Marx snorts. "God? What is God but a drug given to the common man so he forgets his misery? God was invented by the ruling class!
"Shut up Marx, you little worm!" shouts Aquinas. "God is everywhere! He is in everything!"
Nietzsche laughs derisively. "God has no place in modern society! We have lost all sense of meaning!"
Socrates rubs his beard thoughtfully. "Define 'God'".
"Well," Descartes says, "I think, therefore I am, and I couldn't be without God, so therefore He must exist. From that fulcrum, everything else can be explained through experience."
"That doesn't make any sense!" Bacon yells. "People are slaves to preconceptions! You can't be certain of anything you believe!"
"Can too!" Descartes shouts back.
"Can not!"
"Can too!"
"Can not!"
"Can too!"
"Can not!"
"I'd wager that God exists," Pascal says haughtily. "After all, it's the safest bet you can make."
Freud shakes his head. "Obviously you are all suffering from the repressed desire to anally rape your mothers."
"Define 'anal'," Socrates says.
"Eat me, Freud!" Kant shouts. "It's impossible to know the true nature of the universe!"
"How do you know?" Locke bellows.
"Because I said so!" Kant shrieks back.
Then Heidegger speaks up. "Authentic Being-one's-Self does not rest upon an essential condition of the subject, a condition that has been detached from the 'they'; it is rather an existential modification of the 'they'--of the 'they' as an essential existentiale."
"Get him!" Aristotle shouts, breaking a whiskey bottle and brandishing the jagged edge.
I'm sure that someone with more than a rudimentary knowledge of philosophy would have created a much more interesting battle royale, but would anyone be able to understand it?
So what have these guys done for us? I suppose like anyone else, they can be judged by the actual impact of their work. Bacon laid the groundwork for the scientific method, Locke inspired the founding fathers of the U.S., and Marx's obscure little rant killed close to 100 million people. Most, though, don't seem to have done much of anything to further human development. Hume? Sartre? Kierkegaard? What have they done for me lately? Sure, you could say they indirectly affected the course of history, but I could say that my fart indirectly created a hurricane.
What further bothers me is that many of these guys' amazing conclusions lack any form of underlying evidence to prove their claims. Descartes and Bacon, to name a few, do try to slice out all of the subjective opinions that humans characteristically hold as immutable truth, while others like Calvin and Sartre and Rousseau build their entire mythology on said opinions. God hates us? Prove it! Existence precedes essence? Says who? Kids learn better when not in school? HA!

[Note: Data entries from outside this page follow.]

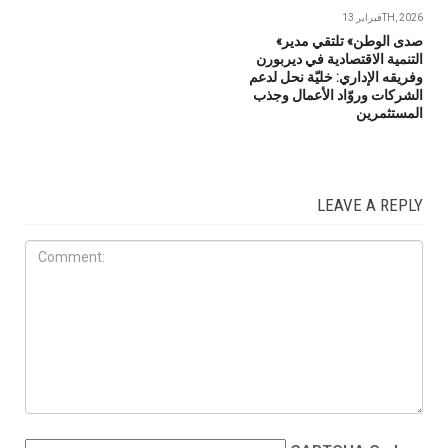
فبراير 13TH, 2026
«صدى الوطن» تلتقي مدير
التنمية الاقتصادية في ديربورن
وفريقه الإداري: خليّة نحل لدعم
الشركات وروّاد الأعمال وجذب
المستثمرين
LEAVE A REPLY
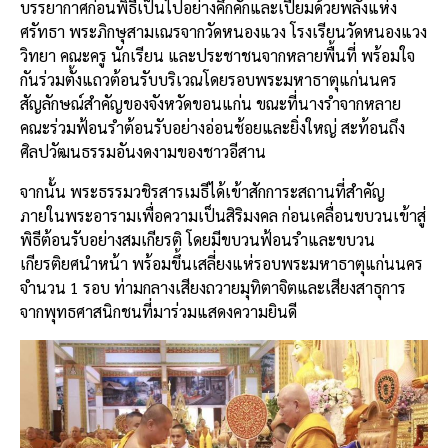
บรรยากาศก่อนพิธีเป็นไปอย่างคึกคักและเปี่ยมด้วยพลังแห่ง
ศรัทธา พระภิกษุสามเณรจากวัดหนองแวง โรงเรียนวัดหนองแวง
วิทยา คณะครู นักเรียน และประชาชนจากหลายพื้นที่ พร้อมใจ
กันร่วมตั้งแถวต้อนรับบริเวณโดยรอบพระมหาธาตุแก่นนคร
สัญลักษณ์สำคัญของจังหวัดขอนแก่น ขณะที่นางรำจากหลาย
คณะร่วมฟ้อนรำต้อนรับอย่างอ่อนช้อยและยิ่งใหญ่ สะท้อนถึง
ศิลปวัฒนธรรมอันงดงามของชาวอีสาน
จากนั้น พระธรรมวชิรสารเมธีได้เข้าสักการะสถานที่สำคัญ
ภายในพระอารามเพื่อความเป็นสิริมงคล ก่อนเคลื่อนขบวนเข้าสู่
พิธีต้อนรับอย่างสมเกียรติ โดยมีขบวนฟ้อนรำและขบวน
เกียรติยศนำหน้า พร้อมขึ้นเสลี่ยงแห่รอบพระมหาธาตุแก่นนคร
จำนวน 1 รอบ ท่ามกลางเสียงถวายมุทิตาจิตและเสียงสาธุการ
จากพุทธศาสนิกชนที่มาร่วมแสดงความยินดี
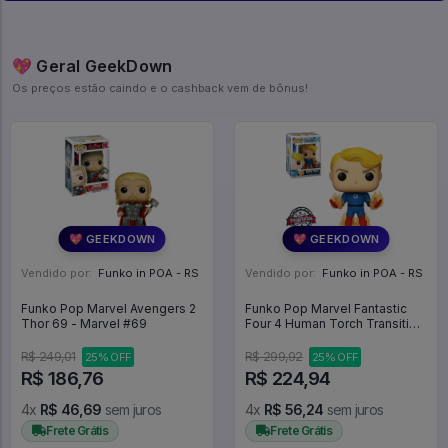
💖 Geral GeekDown
Os preços estão caindo e o cashback vem de bônus!
💖 GEEKDOWN
💖 GEEKDOWN
Vendido por:
Funko in POA - RS
Vendido por:
Funko in POA - RS
Funko Pop Marvel Avengers 2
Funko Pop Marvel Fantastic
Thor 69 - Marvel #69
Four 4 Human Torch Transition
*ex* 569 - Marvel #569
R$ 249,01
R$ 299,92
25% OFF
25% OFF
R$ 186,76
R$ 224,94
4x
R$ 46,69
sem juros
4x
R$ 56,24
sem juros
Frete Grátis
Frete Grátis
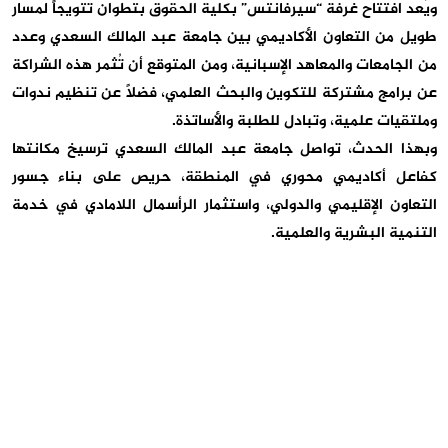
ويُعد افتتاح غرفة “سيرفانتس” بكلية الحقوق بتطوان تتويجاً لمسار
طويل من التعاون الأكاديمي بين جامعة عبد المالك السعدي وعدد
من الجامعات والمعاهد الإسبانية، ومن المتوقع أن تُثمر هذه الشراكة
عن برامج مشتركة للتكوين والبحث العلمي، فضلاً عن تنظيم ندوات
وملتقيات علمية، وتبادل للطلبة والأساتذة.
وبهذا الحدث، تواصل جامعة عبد المالك السعدي ترسيخ مكانتها
كفاعل أكاديمي محوري في المنطقة، حريص على بناء جسور
التعاون الإقليمي والدولي، واستثمار الرأسمال اللامادي في خدمة
التنمية البشرية والعلمية.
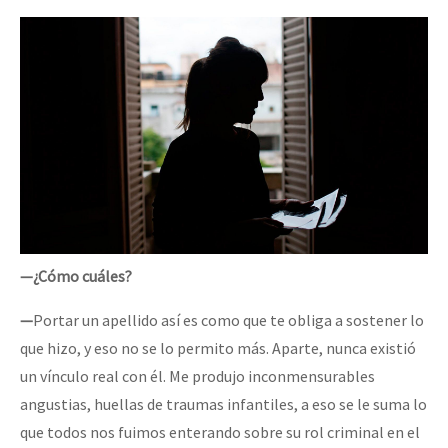
—¿Cómo cuáles?
—
Portar un apellido así es como que te obliga a sostener lo
que hizo, y eso no se lo permito más. Aparte, nunca existió
un vínculo real con él. Me produjo inconmensurables
angustias, huellas de traumas infantiles, a eso se le suma lo
que todos nos fuimos enterando sobre su rol criminal en el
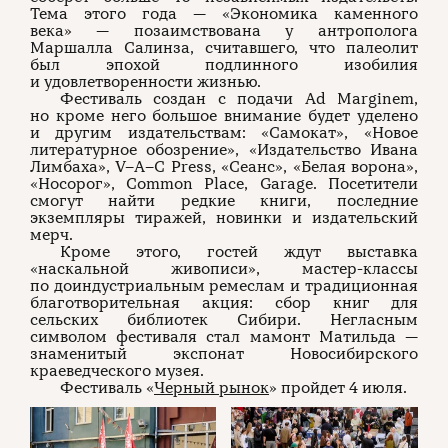
Тема этого года — «Экономика каменного
века» — позаимствована у антрополога
Маршалла Салинза, считавшего, что палеолит
был эпохой подлинного изобилия
и удовлетворенности жизнью.
Фестиваль создан с подачи Ad Marginem,
но кроме него большое внимание будет уделено
и другим издательствам: «Самокат», «Новое
литературное обозрение», «Издательство Ивана
Лимбаха», V–A–C Press, «Сеанс», «Белая ворона»,
«Носорог», Common Place, Garage. Посетители
смогут найти редкие книги, последние
экземпляры тиражей, новинки и издательский
мерч.
Кроме этого, гостей ждут выставка
«наскальной живописи», мастер-классы
по доиндустриальным ремеслам и традиционная
благотворительная акция: сбор книг для
сельских библиотек Сибири. Негласным
символом фестиваля стал мамонт Матильда —
знаменитый экспонат Новосибирского
краеведческого музея.
Фестиваль «
Черный рынок
» пройдет 4 июля.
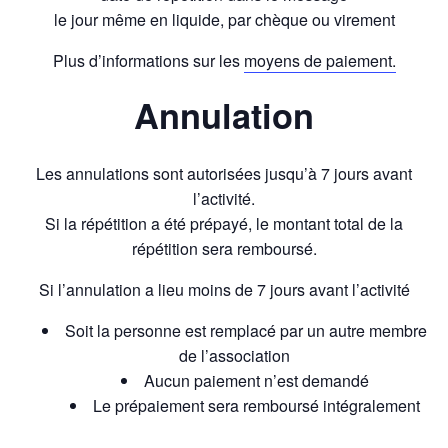
le jour même en liquide, par chèque ou virement
Plus d’informations sur les
moyens de paiement.
Annulation
Les annulations sont autorisées jusqu’à 7 jours avant
l’activité.
Si la répétition a été prépayé, le montant total de la
répétition sera remboursé.
Si l’annulation a lieu moins de 7 jours avant l’activité
Soit la personne est remplacé par un autre membre
de l’association
Aucun paiement n’est demandé
Le prépaiement sera remboursé intégralement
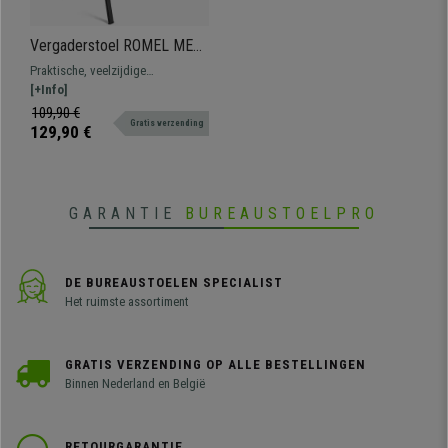
Vergaderstoel ROMEL MET
ARMLEUNINGEN LEDER,
Praktische, veelzijdige
Comfortabele Zitting,
vergaderstoel ROMEL MET
[+Info]
Stapelbaar, Zwarte Poten,
ARMLEUNINGEN. Comfortabel,
109,90 €
Wit
Gratis verzending
bestendig en met een mooi,
129,90 €
modern ontwerp.
GARANTIE
BUREAUSTOELPRO
DE BUREAUSTOELEN SPECIALIST
Het ruimste assortiment
GRATIS VERZENDING OP ALLE BESTELLINGEN
Binnen Nederland en België
RETOURGARANTIE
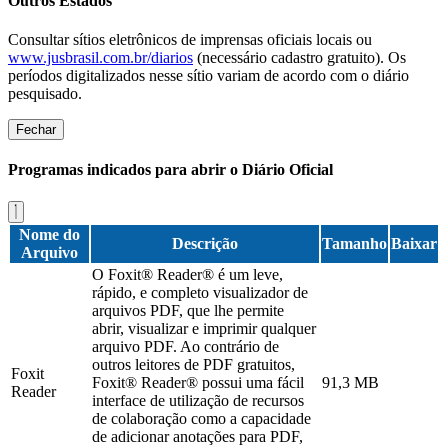
Outros Estados
Consultar sítios eletrônicos de imprensas oficiais locais ou
www.jusbrasil.com.br/diarios
(necessário cadastro gratuito). Os
períodos digitalizados nesse sítio variam de acordo com o diário
pesquisado.
Fechar
Programas indicados para abrir o Diário Oficial
Nome do
Descrição
Tamanho
Baixar
Arquivo
O Foxit® Reader® é um leve,
rápido, e completo visualizador de
arquivos PDF, que lhe permite
abrir, visualizar e imprimir qualquer
arquivo PDF. Ao contrário de
outros leitores de PDF gratuitos,
Foxit
Foxit® Reader® possui uma fácil
91,3 MB
Reader
interface de utilização de recursos
de colaboração como a capacidade
de adicionar anotações para PDF,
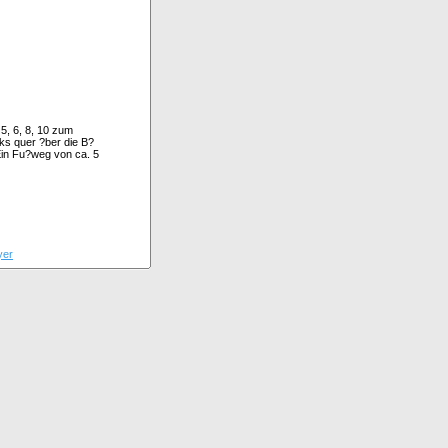
 5, 6, 8, 10 zum
s quer ?ber die B?
Ein Fu?weg von ca. 5
lyer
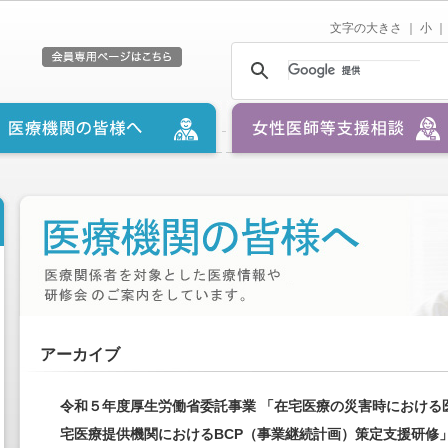
文字の大きさ ｜
小
｜
アーカイブ
令和５年度厚生労働省委託事業 「在宅医療の災害時における
宅医療提供機関におけるBCP（事業継続計画）策定支援研修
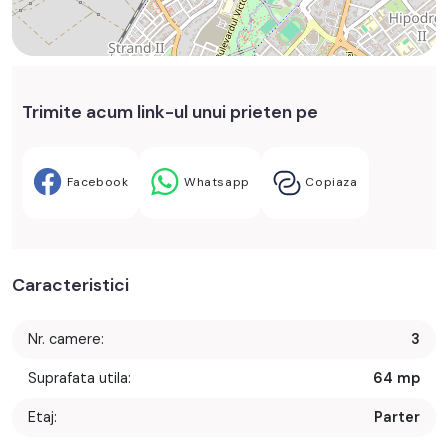
Trimite acum link-ul unui prieten pe
Facebook
Whatsapp
Copiaza
Caracteristici
Nr. camere:
3
Suprafata utila:
64 mp
Etaj:
Parter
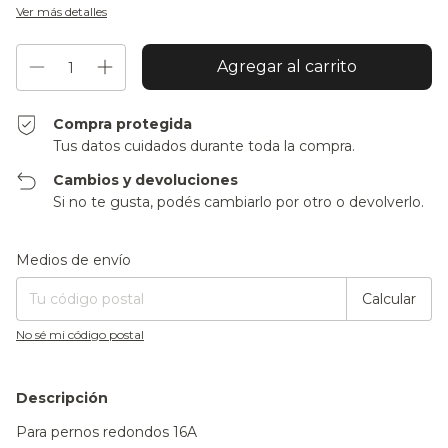
Ver más detalles
Compra protegida
Tus datos cuidados durante toda la compra.
Cambios y devoluciones
Si no te gusta, podés cambiarlo por otro o devolverlo.
Entregas para el CP:
Cambiar CP
Medios de envío
Calcular
No sé mi código postal
Descripción
Para pernos redondos 16A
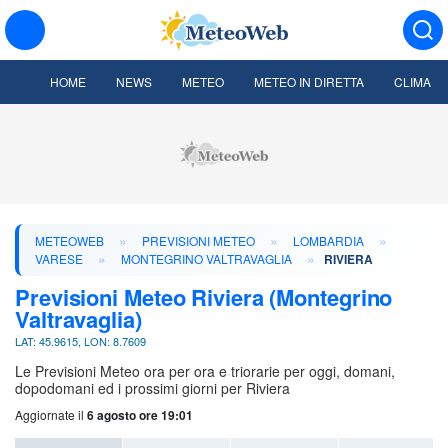
HOME
NEWS
METEO
METEO IN DIRETTA
CLIMA
»
»
»
METEOWEB
PREVISIONI METEO
LOMBARDIA
»
»
VARESE
MONTEGRINO VALTRAVAGLIA
RIVIERA
Previsioni Meteo Riviera (Montegrino
Valtravaglia)
LAT: 45.9615, LON: 8.7609
Le Previsioni Meteo ora per ora e triorarie per oggi, domani,
dopodomani ed i prossimi giorni per Riviera
Aggiornate il
6 agosto ore 19:01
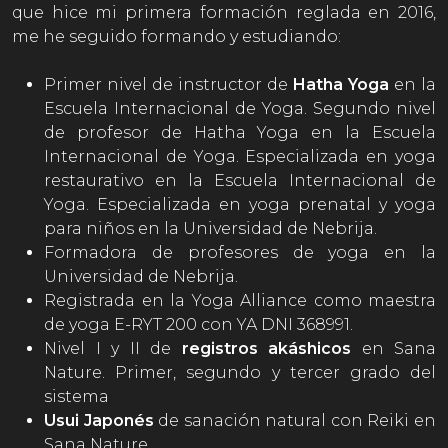
que hice mi primera formación reglada en 2016,
me he seguido formando y estudiando:
Primer nivel de instructor de
Hatha Yoga
en la
Escuela Internacional de Yoga. Segundo nivel
de profesor de Hatha Yoga en la Escuela
Internacional de Yoga. Especializada en yoga
restaurativo en la Escuela Internacional de
Yoga. Especializada en yoga prenatal y yoga
para niños en la Universidad de Nebrija.
Formadora de profesores de yoga en la
Universidad de Nebrija.
Registrada en la Yoga Alliance como maestra
de yoga E-RYT 200 con YA DNI 368991.
Nivel I y II de
registros akáshicos
en Sana
Nature. Primer, segundo y tercer grado del
sistema
Usui Japonés
de sanación natural con Reiki en
Sana Nature.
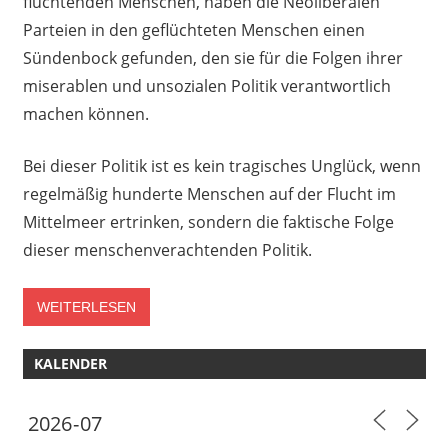
flüchtenden Menschen, haben die Neoliberalen
Parteien in den geflüchteten Menschen einen
Sündenbock gefunden, den sie für die Folgen ihrer
miserablen und unsozialen Politik verantwortlich
machen können.
Bei dieser Politik ist es kein tragisches Unglück, wenn
regelmäßig hunderte Menschen auf der Flucht im
Mittelmeer ertrinken, sondern die faktische Folge
dieser menschenverachtenden Politik.
WEITERLESEN
KALENDER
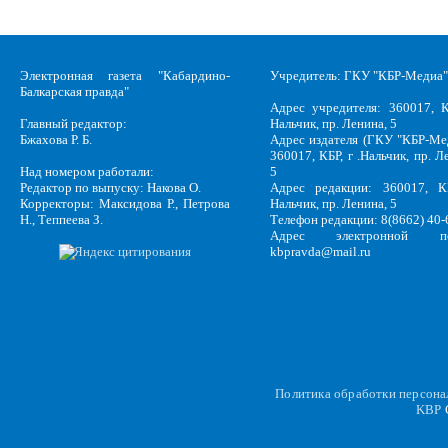
Электронная газета "Кабардино-
Учредитель: ГКУ "КБР-Медиа"
Балкарская правда"
Адрес учредителя: 360017, К
Главный редактор:
Нальчик, пр. Ленина, 5
Бжахова Р. Б.
Адрес издателя (ГКУ "КБР-Ме
360017, КБР, г .Нальчик, пр. Л
Над номером работали:
5
Редактор по выпуску: Накова О.
Адрес редакции: 360017, КБ
Корректоры: Максидова Р., Петрова
Нальчик, пр. Ленина, 5
Н., Теппеева З.
Телефон редакции: 8(8662) 40-
Адрес электронной по
kbpravda@mail.ru
Политика обработки персон
KBP
C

And THEN, inspired by all of those dead "I know more than thou" knuckle-suckers, everybody and their dog believe that they have the answers to the meaning of life! That was stunningly evident in "Waking Life". "I think things are this way" and "I believe we're all connected" and on and on. It's like the concept of finding PROOF never occurs to people. "I believe that when we die we dream forever." Why? What evidence do you have that suggest that? What makes you believe that? "I dunno. I just do. Don't oppress me!"
I guess that just goes to show that, in absence of a religion, most people will flock to whomever seems to have the answers, no matter how outrageous and unfounded. Failing that, they'll create some other mystical power in their heads to explain everything. Oops, that sounded a little too philosophical. I must slap myself in the head.
This much is reality: We are born into weak, frail little bodies to face and vast and indifferent universe in which our purpose is unknown. We are at the mercy of forces beyond our control that can extinguish our little lives, whether those forces are comets, wrathful gods, or cholera germs. We instinctively form social groups, adapt to various cultural norms, and act to preserve ourselves at almost all costs. Then we die. Anything more than that is pretty much mental masturbation.
That's not to say that we shouldn't be constantly trying to figure out the answers to everything. We definitely should be searching, or else what will they teach Philosophy majors?
Just don't make stupid, shallow movies about it.